You are reading a single comment by @platypus and its replies. Click here to read the full conversation.
  • Bike inside tent to stop it being stolen.

    Low weight can only be achieved by saving grams on multiple items. If you save 200g on a tent and save 200g on 4 more things, you've saved a kilo. Keep doing this on all your stuff and you save 4kg on the bike and maybe the same again on your gear. See the link i posted about the bubble wrap guy. If you don't save weight on a touring setup you can end up adding even more weight because you need heavy duty hubs and rims and a triple crankset to get over the Alps. . There are lots of tourers who buy everything at high Street shops and end up with an 80 lb rig. Which is very limiting.

    Wild camping is useful in towns and cities or maybe in bad weather when you shelter under some sort of structure. Parks and sports grounds often have roofed structures, often with power, water and WiFi.

  • how many times have you been wild camping recently?

    you are not going to have your bike stolen, or want to camp inside a city on bare concrete.

  • I've camped on hard surfaces loads of times. Bricks, concrete, wood. And every town/city has bike thieves.

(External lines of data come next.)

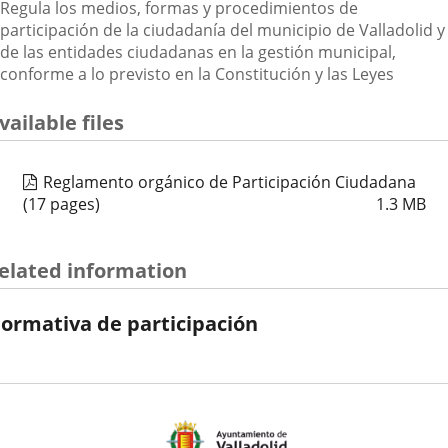
Descripción
Regula los medios, formas y procedimientos de
participación de la ciudadanía del municipio de Valladolid y
de las entidades ciudadanas en la gestión municipal,
conforme a lo previsto en la Constitución y las Leyes
vailable files
Reglamento orgánico de Participación Ciudadana
(17 pages)
1.3
MB
elated information
ormativa de participación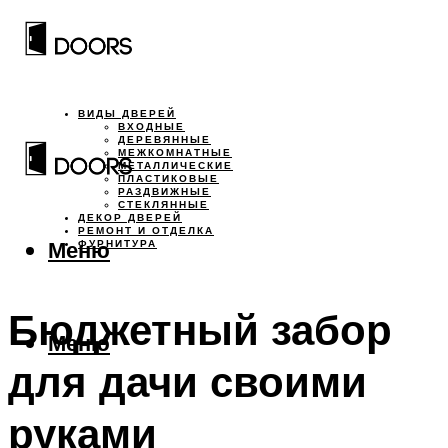
ВИДЫ ДВЕРЕЙ
ВХОДНЫЕ
ДЕРЕВЯННЫЕ
МЕЖКОМНАТНЫЕ
МЕТАЛЛИЧЕСКИЕ
ПЛАСТИКОВЫЕ
РАЗДВИЖНЫЕ
СТЕКЛЯННЫЕ
ДЕКОР ДВЕРЕЙ
РЕМОНТ И ОТДЕЛКА
Меню
ФУРНИТУРА
Бюджетный забор
Меню
для дачи своими
руками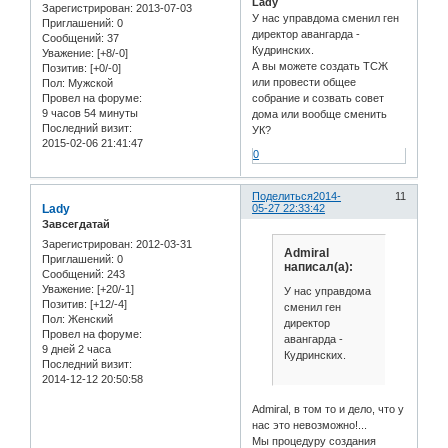
Lady
Зарегистрирован
: 2013-07-03
У нас управдома сменил ген
Приглашений:
0
директор авангарда -
Сообщений:
37
Кудринских.
Уважение:
[+8/-0]
А вы можете создать ТСЖ
Позитив:
[+0/-0]
или провести общее
Пол:
Мужской
Провел на форуме:
собрание и созвать совет
9 часов 54 минуты
дома или вообще сменить
Последний визит:
УК?
2015-02-06 21:41:47
0
Поделиться
2014-
11
Lady
05-27 22:33:42
Завсегдатай
Зарегистрирован
: 2012-03-31
Admiral
Приглашений:
0
написал(а):
Сообщений:
243
Уважение:
[+20/-1]
У нас управдома
Позитив:
[+12/-4]
сменил ген
Пол:
Женский
директор
Провел на форуме:
авангарда -
9 дней 2 часа
Кудринских.
Последний визит:
2014-12-12 20:50:58
Admiral, в том то и дело, что у
нас это невозможно!...
Мы процедуру создания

    Part of wild camping is hiding. If your tent isn't self-supporting there are some spots where you can't go. So why limit your options? I suppose you could put guy lines on a hard surface if you can find things to tie them to. Rocks? Bricks? But that's a faff. A self-supporting tent is so fast and easy to pitch I don't know why you'd bother getting a tent with stakes and strings. My first tent was like that and it was a pain in the arse.